The first leg at Stamford Bridge was a 0-0 stalemate. The second, at a raucous, bouncing Anfield, finished 1-0 to the home side.
Luis Garcia is credited with the strike…but at no point did it actually go in.
Jose Mourinho’s screams could be heard from the sideline when referee Lubos Michel signalled that a goal had been scored with five minutes on the clock.
Following a driving run from John-Arne Riise, Steven Gerrard had dinked a tempting ball into the path of Milan Baros.
The Czech striker nipped in beyond John Terry, and with the Kop end doing all they could to hoover the ball into the back of the net, he poked it up and over his desperate countryman Petr Cech, who flattened him in the process.
But before the referee could even think about awarding a penalty, Garcia was on it in a flash.
He forced it goalwards and wheeled off to celebrate…just as William Gallas appeared to clear it off the line.
Perhaps the immediacy of the celebration, met with an explosion in the baying Kop, influenced Michel’s decision.
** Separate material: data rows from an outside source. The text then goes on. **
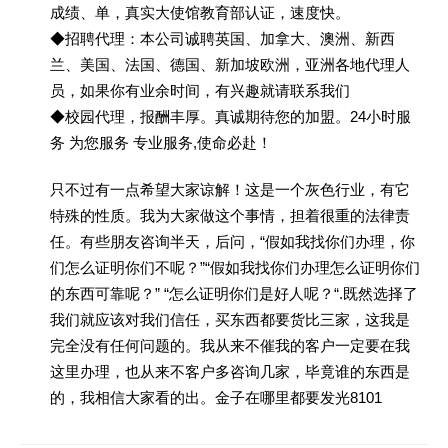
成绩、单，真实大使馆教育部认证，速度快。
◆招聘代理：本公司诚聘英国、加拿大、澳洲、新西
兰、美国、法国、德国、新加坡欧洲，亚洲各地代理人
员，如果你有业余时间，有兴趣就请联系我们
◆校园代理，报酬丰厚。真诚期待您的加盟。24小时服
务 为您服务 专业服务,使命必赴！
只不过有一点希望大家谅解！这是一个灰色行业，有它
特殊的性质。我为大家做这个事情，担着很重的法律责
任。有些朋友咨询半天，后问，“假如我找你们办理，你
们怎么证明你们不呢？”“假如我找你们办理怎么证明你们
的东西可靠呢？” “怎么证明你们是好人呢？“.既然选择了
我们就应该对我们信任，买东西都要货比三家，这我是
完全没有任何问题的。我从来不催我的客户一定要在我
这里办理，也从来不客户多咨询几家，毕竟谁的东西是
的，我相信大家看的出。金子在哪里都要发光8101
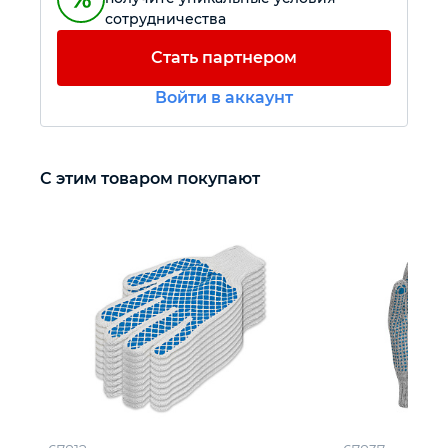
сотрудничества
Автомобильный инструмент
Стать партнером
Войти в аккаунт
Крепежный инструмент
Режущий инструмент
С этим товаром покупают
Прочий инструмент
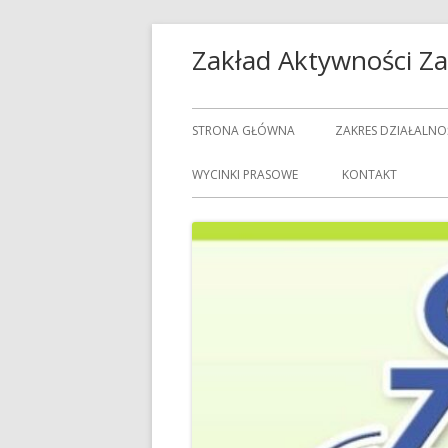
Przeskocz
Zakład Aktywności 
do
treści
Menu
STRONA GŁÓWNA
ZAKRES DZIAŁALNO
główne
USŁUGI GASTRON
WYCINKI PRASOWE
KONTAKT
USŁUGI GOSPODAR
USŁUGI PRALNICZE
CENNIK USŁUG
DOZORCY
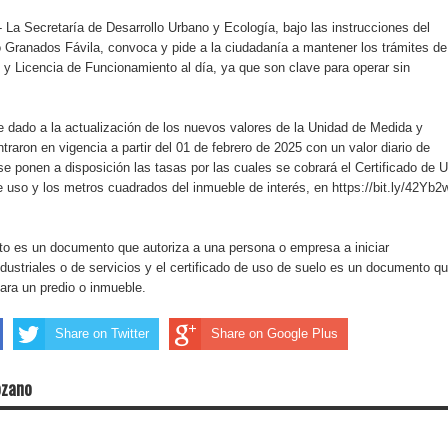
La Secretaría de Desarrollo Urbano y Ecología, bajo las instrucciones del
o Granados Fávila, convoca y pide a la ciudadanía a mantener los trámites de
 y Licencia de Funcionamiento al día, ya que son clave para operar sin
 dado a la actualización de los nuevos valores de la Unidad de Medida y
raron en vigencia a partir del 01 de febrero de 2025 con un valor diario de
 ponen a disposición las tasas por las cuales se cobrará el Certificado de 
e uso y los metros cuadrados del inmueble de interés, en https://bit.ly/42Yb
to es un documento que autoriza a una persona o empresa a iniciar
dustriales o de servicios y el certificado de uso de suelo es un documento q
para un predio o inmueble.
Share on Twitter
Share on Google Plus
ozano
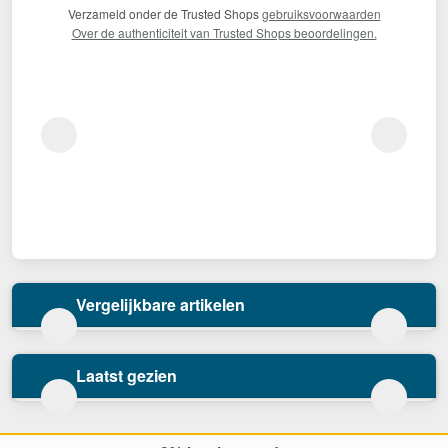
Verzameld onder de Trusted Shops
gebruiksvoorwaarden
Over de authenticiteit van Trusted Shops beoordelingen.
Vergelijkbare artikelen
Laatst gezien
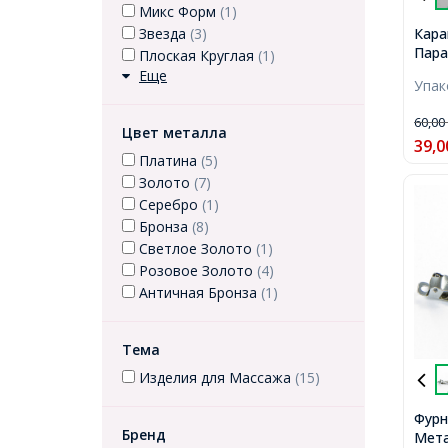
Микс Форм
(1)
Кара
Звезда
(3)
Пара
Плоская Круглая
(1)
172м
Еще
Упа
60,0
Цвет металла
39,0
Платина
(5)
Золото
(7)
Серебро
(1)
Бронза
(8)
Светлое Золото
(1)
Розовое Золото
(4)
Античная Бронза
(1)
Тема
Изделия для Массажа
(15)
Фурн
Бренд
Мета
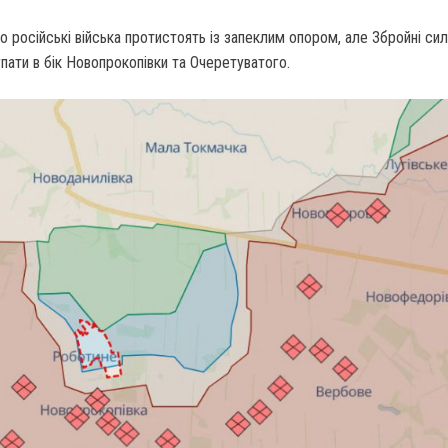
 російські війська протистоять із запеклим опором, але Збройні сил
ати в бік Новопрокопівки та Очеретуватого.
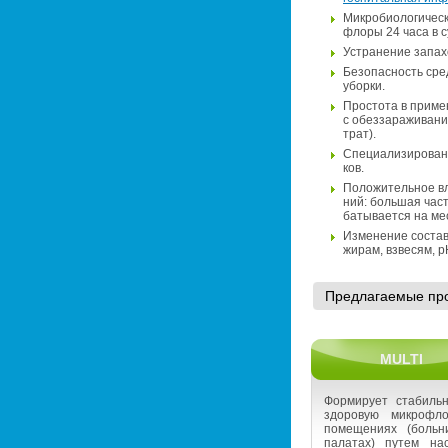
Мик­ро­био­ло­ги­че­
флоры 24 часа в с
Устра­не­ние за­па­х
Без­опас­ность сред
убор­ки.
Про­сто­та в при­ме
с обез­за­ра­жи­ва­н
трат).
Спе­ци­а­ли­зи­ро­ва
ков.
По­ло­жи­тель­ное вл
ний: боль­шая часть 
ба­ты­ва­ет­ся на ме
Из­ме­не­ние со­ста­
жирам, взве­сям, рН
Пред­ла­га­е­мые про
MULTI
Фор­ми­ру­ет ста­биль
здо­ро­вую мик­ро­фл
по­ме­ще­ни­ях (боль­н
па­ла­тах) путем на­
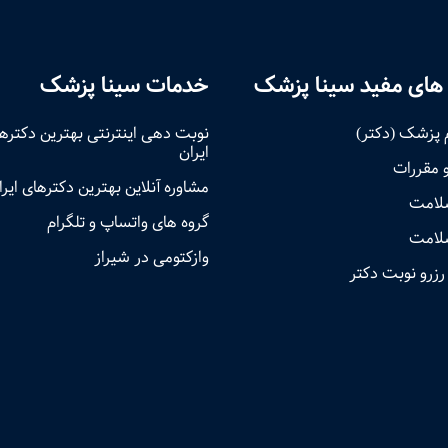
های مفید سینا پزشک
خدمات سینا پزشک
 پزشک (دکتر)
نوبت‌ دهی اینترنتی بهترین دکتره
ایران
و مقررات
مشاوره آنلاین بهترین دکترهای ایرا
سلامت
گروه های واتساپ و تلگرام
لامت
وازکتومی در شیراز
رزرو نوبت دکتر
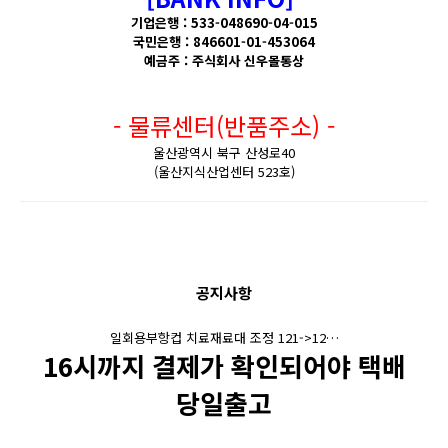
기업은행 : 533-048690-04-015
국민은행 : 846601-01-453064
예금주 : 주식회사 신우몰통상
- 물류센터(반품주소) -
울산광역시 북구 산성로40
(울산지식산업센터 523호)
공지사항
일회용부항컵 치료재료대 조정 121->12…
16시까지 결제가 확인되어야 택배
당일출고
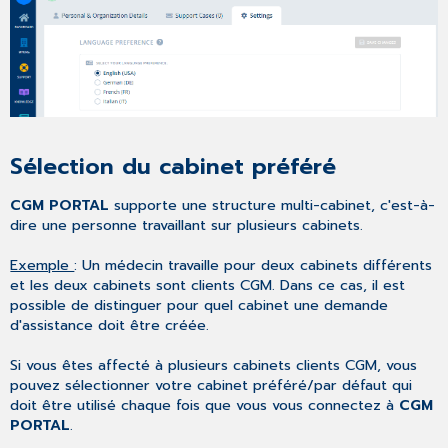
Sélection du cabinet préféré
CGM PORTAL
supporte une structure multi-cabinet, c'est-à-
dire une personne travaillant sur plusieurs cabinets.
Exemple
: Un médecin travaille pour deux cabinets différents
et les deux cabinets sont clients CGM. Dans ce cas, il est
possible de distinguer pour quel cabinet une demande
d'assistance doit être créée.
Si vous êtes affecté à plusieurs cabinets clients CGM, vous
pouvez sélectionner votre cabinet préféré/par défaut qui
doit être utilisé chaque fois que vous vous connectez à
CGM
PORTAL
.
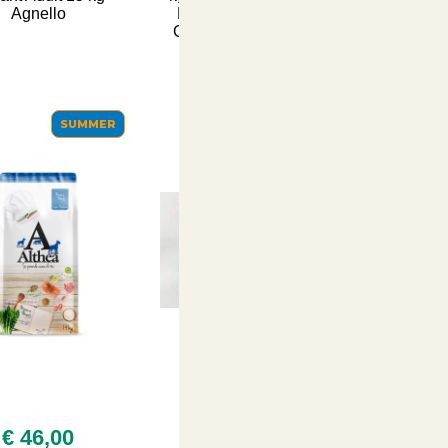
Agnello
Nutrizione Completa e
Gusto Irresistibile per la
SUMMER
SUMMER
€ 46,00
€ 3,50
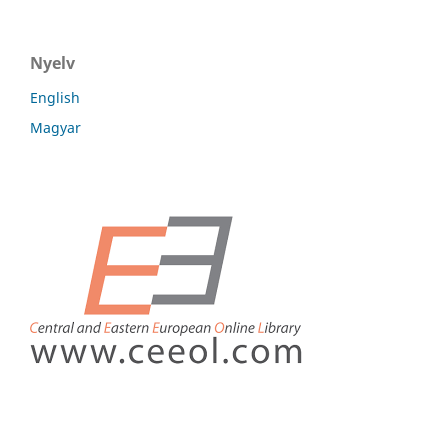
Nyelv
English
Magyar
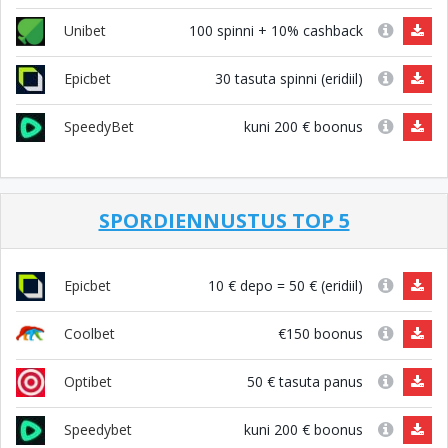
100 spinni + 10% cashback
Unibet
30 tasuta spinni (eridiil)
Epicbet
kuni 200 € boonus
SpeedyBet
SPORDIENNUSTUS TOP 5
10 € depo = 50 € (eridiil)
Epicbet
€150 boonus
Coolbet
50 € tasuta panus
Optibet
kuni 200 € boonus
Speedybet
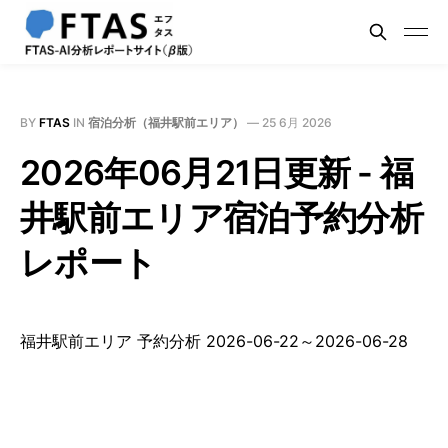
BY
FTAS
IN
宿泊分析（福井駅前エリア）
—
25 6月 2026
2026年06月21日更新 - 福
井駅前エリア宿泊予約分析
レポート
福井駅前エリア 予約分析 2026-06-22～2026-06-28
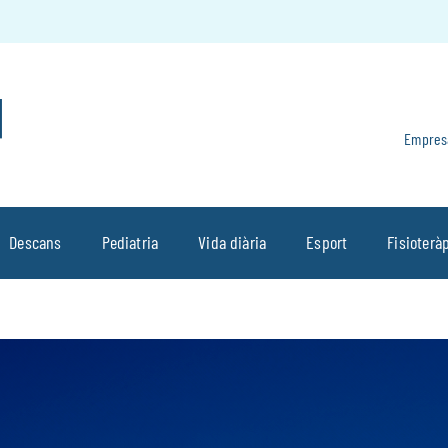
Empres
Descans
Pediatria
Vida diària
Esport
Fisioterà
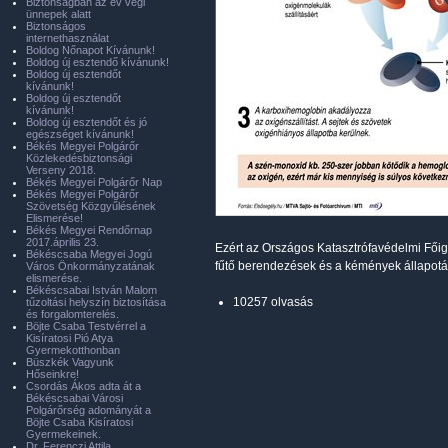
Biztonságban az év végi
ünnepek alatt
Biztonságos
internethasználat
Boldog Nőnapot Kívánunk!
Boldog új esztendő kívánunk!
Boldog új esztendőt
kívánunk!
Boldog új esztendőt
kívánunk!
Boldog új esztendőt és jó
egészséget kívánunk!
Békés Megyei Polgárőr
Közlekedésbiztonsági
Verseny 2018.
Békés Megyei Polgárőr Nap
Békés Megyei Polgárőr
Szövetség Közgyűlésének
Elismerése!
Békés Megyei Rendőrnap
2017.április 23.
Ezért az Országos Katasztrófavédelmi Főiga
Békéscsaba Megyei Jogú
fűtő berendezések és a kémények állapotát,
Város Önkormányzatának
elismerése.
Békéscsabai István Malom
10257 olvasás
tűzoltási helyszín biztosítása
és forgalomterelés.
Böjte Csaba Testvérrel a
Kisíratosi Pió Atya
Gyermekotthonban
Büszkék Vagyunk
Hőseinkre!
Csordás Ákos adta át a
Békéscsabai Városi
Polgárőrség adományát a
Böjte Csaba Kisíratosi
Gyermekeinek.
Dr. Ferenczi Attila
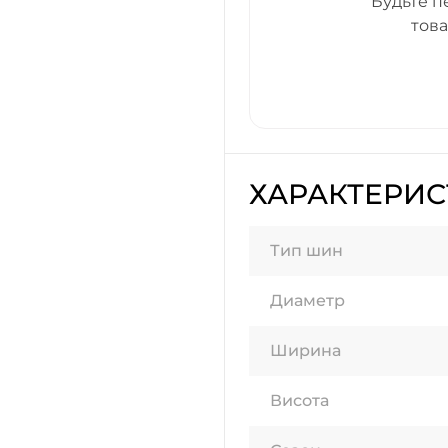
Будьте п
тов
ХАРАКТЕРИ
Тип шин
Диаметр
Ширина
Висота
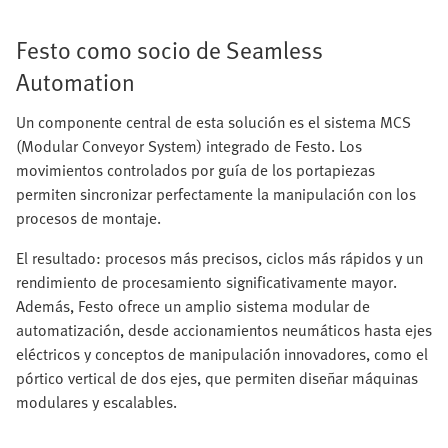
Festo como socio de Seamless
Automation
Un componente central de esta solución es el sistema MCS
(Modular Conveyor System) integrado de Festo. Los
movimientos controlados por guía de los portapiezas
permiten sincronizar perfectamente la manipulación con los
procesos de montaje.
El resultado: procesos más precisos, ciclos más rápidos y un
rendimiento de procesamiento significativamente mayor.
Además, Festo ofrece un amplio sistema modular de
automatización, desde accionamientos neumáticos hasta ejes
eléctricos y conceptos de manipulación innovadores, como el
pórtico vertical de dos ejes, que permiten diseñar máquinas
modulares y escalables.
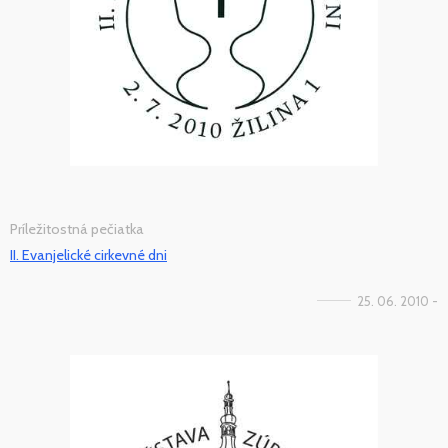
Príležitostná pečiatka
II. Evanjelické cirkevné dni
25. 06. 2010 -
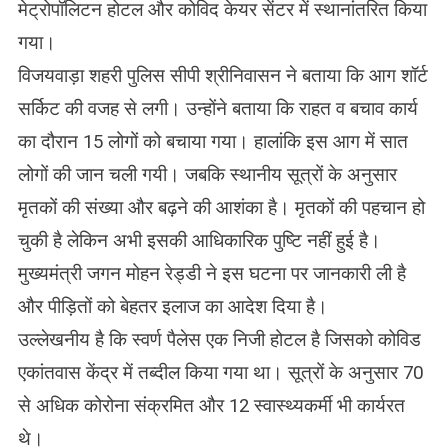
मेट्रोपॉलिटन होटल और कोविद केयर सेंटर में स्थानांतरित किया
गया।
विजयवाड़ा शहरी पुलिस सीपी श्रीनिवासन ने बताया कि आग शॉर्ट
सर्किट की वजह से लगी। उन्होंने बताया कि राहत व बचाव कार्य
का दौरान 15 लोगों को बचाया गया। हालांकि इस आग में सात
लोगों की जान चली गयी। जबकि स्थानीय सूत्रों के अनुसार
मृतकों की संख्या और बढ़ने की आशंका है। मृतकों की पहचान हो
चुकी है लेकिन अभी इसकी आधिकारिक पुष्टि नहीं हुई है।
मुख्यमंत्री जगन मोहन रेड्डी ने इस घटना पर जानकारी ली है
और पीड़ितों को बेहतर इलाज का आदेश दिया है।
उल्लेखनीय है कि स्वर्ण पैलेस एक निजी होटल है जिसको कोविड
एकांतवास केंद्र में तब्दील किया गया था। सूत्रों के अनुसार 70
से अधिक कोरोना संक्रमित और 12 स्वास्थ्यकर्मी भी कार्यरत
थे।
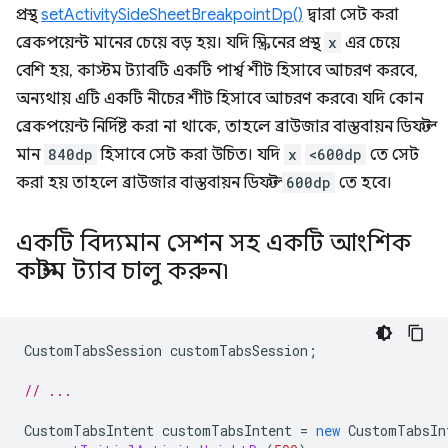
প্রস্থ
setActivitySideSheetBreakpointDp()
দ্বারা সেট করা
ব্রেকপয়েন্ট মানের চেয়ে বড় হয়। যদি স্ক্রিনের প্রস্থ
x
এর চেয়ে
বেশি হয়, কাস্টম ট্যাবটি একটি পার্শ্ব শীট হিসাবে আচরণ করবে,
অন্যথায় এটি একটি নীচের শীট হিসাবে আচরণ করবে৷ যদি কোন
ব্রেকপয়েন্ট নির্দিষ্ট করা না থাকে, তাহলে ব্রাউজার বাস্তবায়ন ডিফল্ট
মান
840dp
হিসাবে সেট করা উচিত। যদি
x
<600dp
তে সেট
করা হয় তাহলে ব্রাউজার বাস্তবায়ন ডিফল্ট
600dp
তে হবে।
একটি বিদ্যমান সেশন সহ একটি আংশিক
কাস্টম ট্যাব চালু করুন৷
CustomTabsSession
customTabsSession
;
// ...
CustomTabsIntent
customTabsIntent
=
new
CustomTabsIn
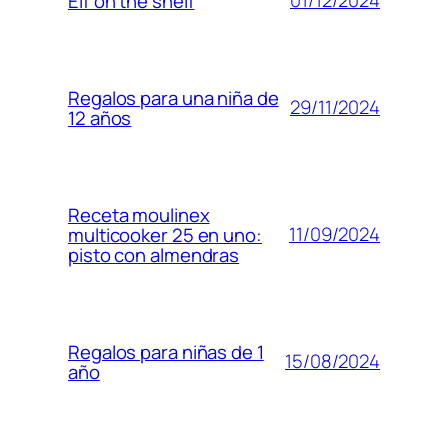
01/12/2024
Elf on the shelf
Regalos para una niña de
29/11/2024
12 años
Receta moulinex
11/09/2024
multicooker 25 en uno:
pisto con almendras
Regalos para niñas de 1
15/08/2024
año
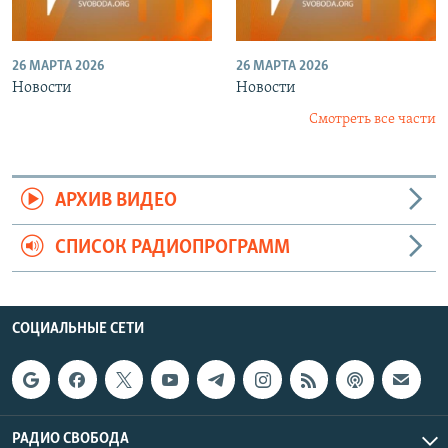
26 МАРТА 2026
26 МАРТА 2026
Новости
Новости
Смотреть все части
АРХИВ ВИДЕО
СПИСОК РАДИОПРОГРАММ
СОЦИАЛЬНЫЕ СЕТИ
РАДИО СВОБОДА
But it didn’t matter. The goal was given, and Mourinho was left apoplectic on the sidelines.
It’s only with the benefit of replays that we can say with relative confidence that it didn’t cross the line. At the time, it looked on the edge, and Garcia to this day maintains that it did actually go in.
Had the referee opted not to give the goal, he would surely have had to send off Cech for his role in stopping it. The keeper had impeded Baros and influenced his attempt to score; the correct refereeing call might have been to stop the play there and give the foul.
But while Chelsea bemoan the decision to this day, this was the charm of football before VAR. It was ugly, it was unfair at times, but it led to one of the most magical and dramatic moments in the Champions League’s modern history. Garcia sent Liverpool to the final, where they would defy the odds in the most extraordinary way imaginable.
It might not have been a goal, but ask Luis Garcia if he cares.